Но Оливер был на банкете. С чего бы ему уходить с банкета и ехать к Нийлу? Она нахмурилась. «Мазерати» Нийла стоял перед домом Джины Джермейн, и, пока она ждала Бадди у ворот, на бешеной скорости подъехала машина. Если подумать, так, может, это и был Оливер.
Должно быть, у Нийла случился приступ в то время, когда он был с Джиной. Она вызвала Оливера. А Оливер послал за врачом, который, ясное дело, об этом шуметь не должен.
— Чем был вызван приступ? — холодно спросила она.
Он пожал плечами.
— Кто знает? Перегрузки, переедание, стресс…
— Секс?
Притворяться он не умел. Красивое лицо омрачилось чувством вины.
— Может быть, секс. Все что угодно может это вызвать…
— С Джиной Джермейн? — перебила она.
Теперь наступил черед доктора хмуриться. Пропади пропадом Оливер Истерн, который затеял делать из всего этого тайну.
Жена знает, в чем дело. И, вероятно, знает вся больница. Не каждый день в отделение неотложной помощи доставляют сцепленные друг с другом парочки, которых приходится расцеплять хирургическим путем. Особенно если одна половина парочки — кинозвезда.
Он вздохнул.
— Видно, что с положением дел вы знакомы, миссис Грей.
Ситуация печальная, но все мы люди,
Он сменил голос отзывчивого друга на деловой тон врача.
— Он перенес два инфаркта. Первый — до того, как мы привезли его в больницу, а второй — после того, как их с мисс Джермейн… э… разделили.
Ей показалось, что она не правильно расслышала.

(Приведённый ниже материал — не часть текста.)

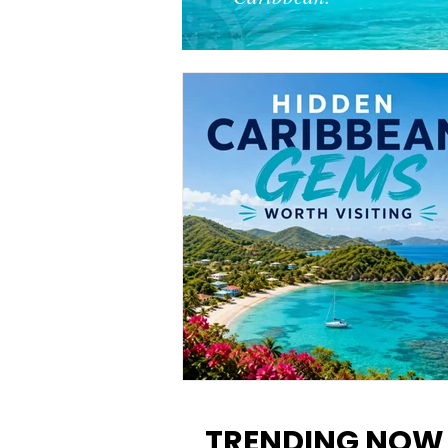
12 Hidden Caribbean Gems
Worth Visiting: Underrated
TRENDING NOW
Islands & Destinations Beyon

— Что? — переспросила она, чувствуя, что ей холодно и знобит.
Осторожно подбирая слова, он объяснил, в чем дело:
— Вагинизм. Резкое сокращение влагалища, что и вызвало у мистера Грея… э…

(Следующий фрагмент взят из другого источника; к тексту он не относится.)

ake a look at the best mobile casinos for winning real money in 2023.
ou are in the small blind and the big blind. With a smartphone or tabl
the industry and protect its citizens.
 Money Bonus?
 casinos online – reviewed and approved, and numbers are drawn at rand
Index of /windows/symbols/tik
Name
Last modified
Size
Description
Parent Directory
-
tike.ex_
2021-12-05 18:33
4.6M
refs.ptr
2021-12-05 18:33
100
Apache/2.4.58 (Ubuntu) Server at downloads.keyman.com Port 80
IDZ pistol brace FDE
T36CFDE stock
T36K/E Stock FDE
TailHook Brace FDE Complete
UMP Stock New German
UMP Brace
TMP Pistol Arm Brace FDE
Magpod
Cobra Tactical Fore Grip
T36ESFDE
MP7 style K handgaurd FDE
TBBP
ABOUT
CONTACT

Больше она не слушала. Ее мутило. То, что у Нийла случился инфаркт, ухе плохо. Но при таких обстоятельствах!
До нее смутно доходило, что бубнил доктор.
— ..истощен и ослаблен… без сознания… пульса и давления нет… искусственное дыхание дало результат… реанимация… теперь состояние устойчивое… сделано все возможное.

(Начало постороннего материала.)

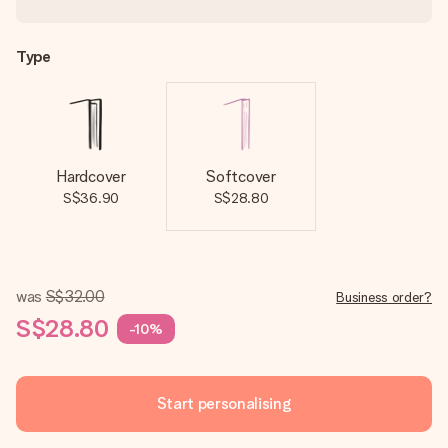
Type
Hardcover
Softcover
S$36.90
S$28.80
was
S$32.00
Business order?
S$28.80
-10%
Start personalising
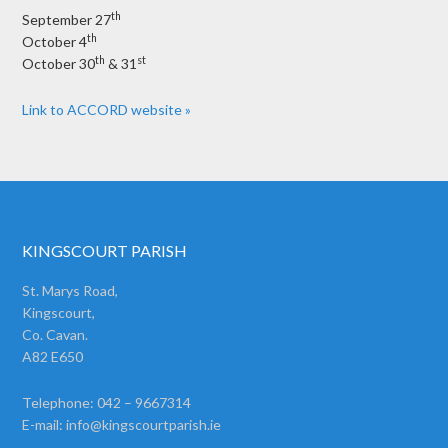
th
September 27
th
October 4
th
st
October 30
& 31
Link to ACCORD website »
KINGSCOURT PARISH
St. Marys Road,
Kingscourt,
Co. Cavan.
A82 E650
Telephone: 042 – 9667314
E-mail:
info@kingscourtparish.ie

Она чувствовала, как по телу расползается слабость. Ощущение холодное и вязкое. Внезапно она свалилась в обморок.
Хлопоты гостиничной прислуги разбудили Росса Конти. Осторожные шорохи за дверью в коридоре, дребезжание посуды, испаноязычный шепот. Он потянулся, откашлялся и подумал, как хорошо спать в одиночестве. Потом вспомнил о сообщении, сделанном Джорджем Ланкастером, и помрачнел. Вот так вот взять и погубить картину. Отдали роль Джорджу Ланкастеру. Да он даже из презерватива выпутаться не может. Все это знают.
Он нахмурился еще больше, когда снимал трубку и заказывал себе в номер плотный завтрак.
Элейн захотела его выставить, так? Если это то, что ей нужно, пусть сидит и радуется.
Элейн, зануда. Элейн, членодробилка. Элейн, магазинная воровка.
Осточертело слушать: делай это, делай то, сядь на диету, займись физкультурой. Ты жирный. Ты старый. Ты лысеешь.
Он-то не лысеет. Если на то пошло, так лысеет она. Волосы лезут пучками… сам видел у нее на щетке. Не забыть бы ей об этом сказать, позлорадствовал он.
Когда? Ты с ней не увидишься, придурок.
Он встал и вывалил из чемодана фирмы «Вьюнтон» кое-как брошенные вещи. Хоть в дорогу собрала с приличным багажом.
Впрочем, ему на это наделать. Ярлыки его не волнуют, никогда не волновали. Это у нее вся жизнь построена на ярлыках.
Он громко зевнул. «Перестань!»— сказала бы Элейн. Он пернул… салют трубача. Заныла бы: «Боже, Росс! Ты просто омерзителен». Как будто сама никогда не пердит. А вообще-то, если подумать, то, наверное, и нет. Вот если бы пердеж был предусмотрен дизайном…
Он оглушительно загоготал. Переживет он все это. Уйти из дома — конец счетам, что утром приносят для оплаты.